For a square, the Winder mapper steps “forward” and advances in this pattern: step 1 pixel, then turn, step 1, then turn, step 2, then turn …

1, 1, 2, 2, 3, 3, 4, 4, 5, 5, 6, 6…

but for a rectangle, the innermost wind must be a difference between the width and the height (w-h, or h-w).
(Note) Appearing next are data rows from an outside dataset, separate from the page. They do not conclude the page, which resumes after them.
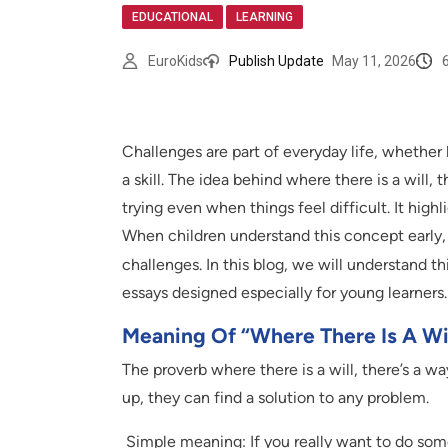
,
EDUCATIONAL
LEARNING
EuroKids
Publish Update
May 11, 2026
Challenges are part of everyday life, whethe
a skill. The idea behind where there is a will,
trying even when things feel difficult. It high
When children understand this concept early
challenges. In this blog, we will understand th
essays designed especially for young learners.
Meaning Of “Where There Is A Wil
The proverb where there is a will, there’s a w
up, they can find a solution to any problem.
Simple meaning: If you really want to do som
Put another way, if you stretch the square by w+50, then that stretch is incorporated as w-h, like this:

1+50, 1, 2+50, 2, 3+50, 3, 4+50, 4, 5+50, 5, 6+50, 6…
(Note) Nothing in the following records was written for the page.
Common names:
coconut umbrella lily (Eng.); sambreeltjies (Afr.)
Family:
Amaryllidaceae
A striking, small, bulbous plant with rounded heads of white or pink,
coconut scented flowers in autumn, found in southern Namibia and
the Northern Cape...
Or if you stretch any square by height+100, then the stretch is incorporated as h-w, like this:

1, 1+100, 2, 2+100, 3, 3+100, 4, 4+100, 5, 5+100, 6, 6+100…

You can see these values defined as wrun and hrun, here:

    if (w>h) {
      x = w/2-(w-h)/2-1;
      y = h/2;
      wrun=w-h+1;
      hrun=0;
    } else {
      x = w/2;
      y = h/2+(h-w)/2;
      wrun=0;
      hrun=h-w;
    }

That is how Winder is able to return a correct rectangular mapping given only the width and height of the image, and no other information.
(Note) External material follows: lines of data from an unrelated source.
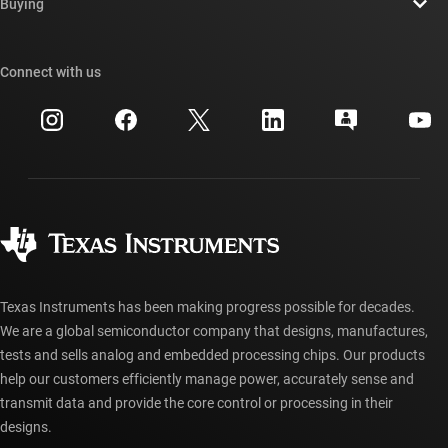
Newsroom
Buying
TI E2E™ design support forums
Our stories | Behind the Chip
TI API suites
Cross-reference search
Connect with us
Events
myTI company accounts
Customer support center
Investor relations
Shipping, payment & taxes
Packaging
Manufacturing
Ordering FAQs
Quality & reliability
Corporate citizenship
Authorized distributors
myTI account FAQs
Texas Instruments has been making progress possible for decades.
We are a global semiconductor company that designs, manufactures,
tests and sells analog and embedded processing chips. Our products
help our customers efficiently manage power, accurately sense and
transmit data and provide the core control or processing in their
designs.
Also note that the “center” is also no longer the center. it is offset by half the difference in edge length. For example, if the image is 50 pixels higher than wide, the initial center position is 25 pixels higher.

x = w/2;
y = h/2+(h-w)/2;

Hi,

What you say it makes perfect sense - only that i was thinking in those terms … oh well. I saw your answer after i actually fixed my own code to do the spiral. And now works well with any n x m matrix.

here it is the results, FINALY :wink:

and here it is my spiral code - evidently in R:

spiral1.decomp <- function(r1, c1){
require(pracma)
# for any matrix, with no. rows r1 > 3, and no.cols c1 >3
new <- data.frame()
if(r1<=c1) n1 <- ceil(r1/2) else n1 <- ceil(c1/2)
if(r1<= c1 & mod(r1, 2)==1 | r1 > c1 & mod(c1,2)==1){
for (i in 1:(n1-1)){
yc1 <- seq(i, (c1-i))
xr1 <- rep(i, length(yc1))
xr2 <- seq(i, (r1-i))
yc2 <- rep((c1-i+1), length(xr2))
yc3<- seq((c1-i+1),(i+1))
xr3 <- rep((r1-i+1), length(yc3))
xr4 <- seq((r1-i+1), (i+1))
yc4 <- rep(i, length(xr4))
m1 <- data.frame(xr=c(xr1, xr2, xr3, xr4), yc=c(yc1, yc2, yc3, yc4))
new <- rbind(new, m1)
} 
i<- n1
if(r1<=c1){
if (c1-n1!=1) yc1 <- seq(i, c1-1) else yc1 <- i
xr1 <- rep(i, length(yc1))
} else {
if(r1-n1!=1) xr1 <- seq(i, r1-1) else xr1 <- i
yc1 <- rep(i, length(xr1))
}
m1 <- data.frame(xr=xr1, yc=yc1)
new <- rbind(new, m1)
} else {
for (i in 1:n1){
yc1 <- seq(i, (c1-i))
xr1 <- rep(i, length(yc1))
xr2 <- seq(i, (r1-i))
yc2 <- rep((c1-i+1), length(xr2))
yc3<- seq((c1-i+1),(i+1))
xr3 <- rep((r1-i+1), length(yc3))
xr4 <- seq((r1-i+1), (i+1))
yc4 <- rep(i, length(xr4))
m1 <- data.frame(xr=c(xr1, xr2, xr3, xr4), yc=c(yc1, yc2, yc3, yc4))
new <- rbind(new, m1)
} 
}
return(new)
}

Not the most elegant code, or fast, but it definitely works, which is what i asked up to now. Thanks for sending me the spiral challenge, i saw code on the internet for it in python and C++ and so on, but none in R, so at least i am happy i was able to do it in the end. I am sure it can be done better in R though.